■ Exercise brief: Write out the records again exactly and exclude the pictures.

■ Information shown:
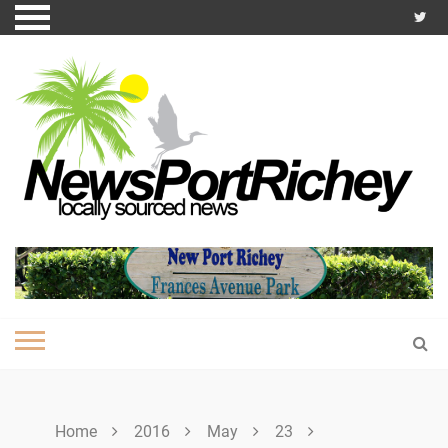
Skip
to
content
Home
2016
May
23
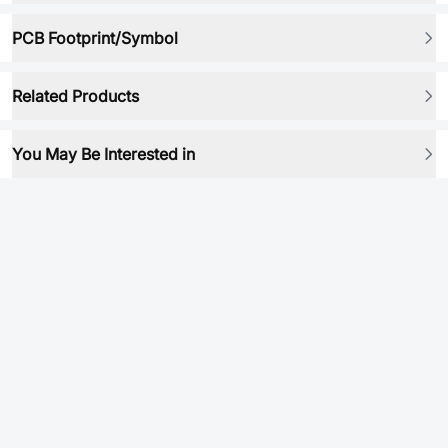
PCB Footprint/Symbol
Related Products
You May Be Interested in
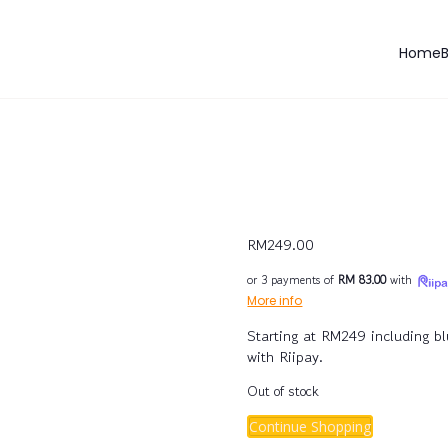
Home
RM
249.00
or 3 payments of
RM 83.00
with
More info
Starting at RM249 including b
with Riipay.
Out of stock
Continue Shopping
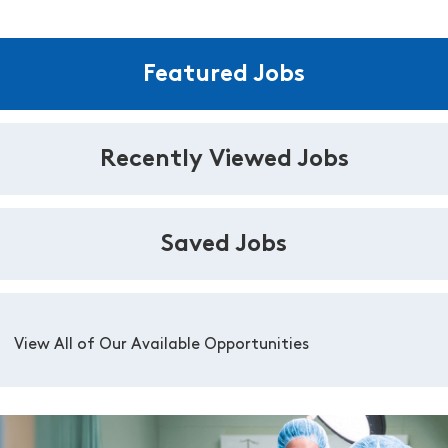
Featured Jobs
Recently Viewed Jobs
Saved Jobs
View All of Our Available Opportunities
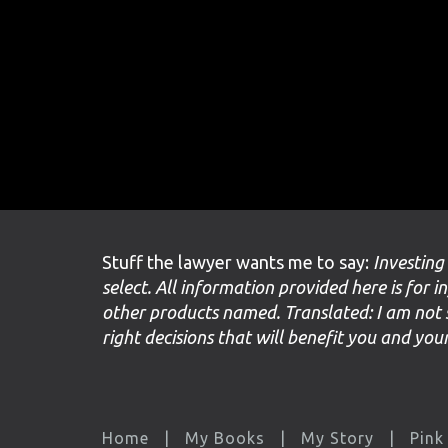
Stuff the lawyer wants me to say:
Investing
select. All information provided here is for i
other products named. Translated: I am not 
right decisions that will benefit you and yo
Home
My Books
My Story
Pink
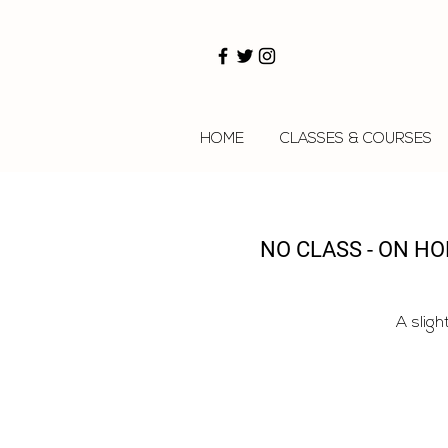
HOME
CLASSES & COURSES
NO CLASS - ON H
A sligh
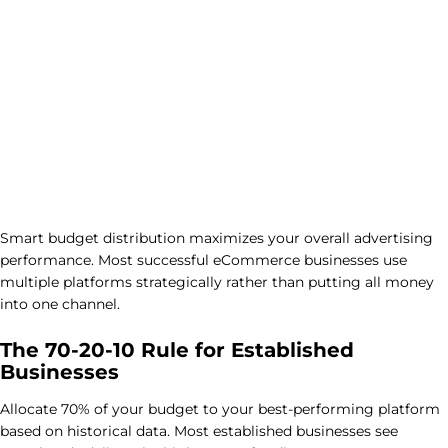
Smart budget distribution maximizes your overall advertising
performance. Most successful eCommerce businesses use
multiple platforms strategically rather than putting all money
into one channel.
The 70-20-10 Rule for Established
Businesses
Allocate 70% of your budget to your best-performing platform
based on historical data. Most established businesses see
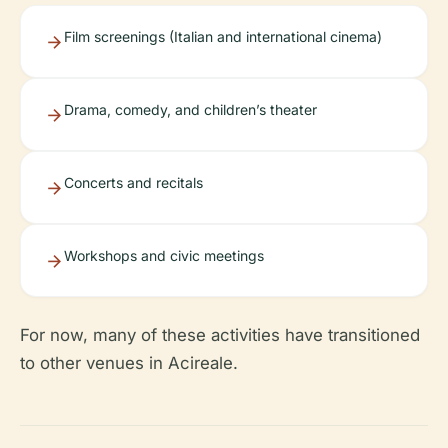
Film screenings (Italian and international cinema)
Drama, comedy, and children’s theater
Concerts and recitals
Workshops and civic meetings
For now, many of these activities have transitioned
to other venues in Acireale.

■ Solution:
Skip
to
content
Home
2016
May
23
PCB Footprint/Symbol
Related Products
You May Be Interested in
Home
RM
249.00
or 3 payments of
RM 83.00
with
More info
Starting at RM249 including b
with Riipay.
Out of stock
Continue Shopping
Featured Jobs
Recently Viewed Jobs
Saved Jobs
View All of Our Available Opportunities
Stuff the lawyer wants me to say:
Investing
select. All information provided here is for i
other products named. Translated: I am not 
right decisions that will benefit you and yo
Home
My Books
My Story
Pink
HOME
CLASSES & COURSES
NO CLASS - ON H
A sligh
Smart budget distribution maximizes your overall advertising
performance. Most successful eCommerce businesses use
multiple platforms strategically rather than putting all money
into one channel.
The 70-20-10 Rule for Established
Businesses
Allocate 70% of your budget to your best-performing platform
based on historical data. Most established businesses see
Film screenings (Italian and international cinema)
Drama, comedy, and children’s theater
Concerts and recitals
Workshops and civic meetings
For now, many of these activities have transitioned
to other venues in Acireale.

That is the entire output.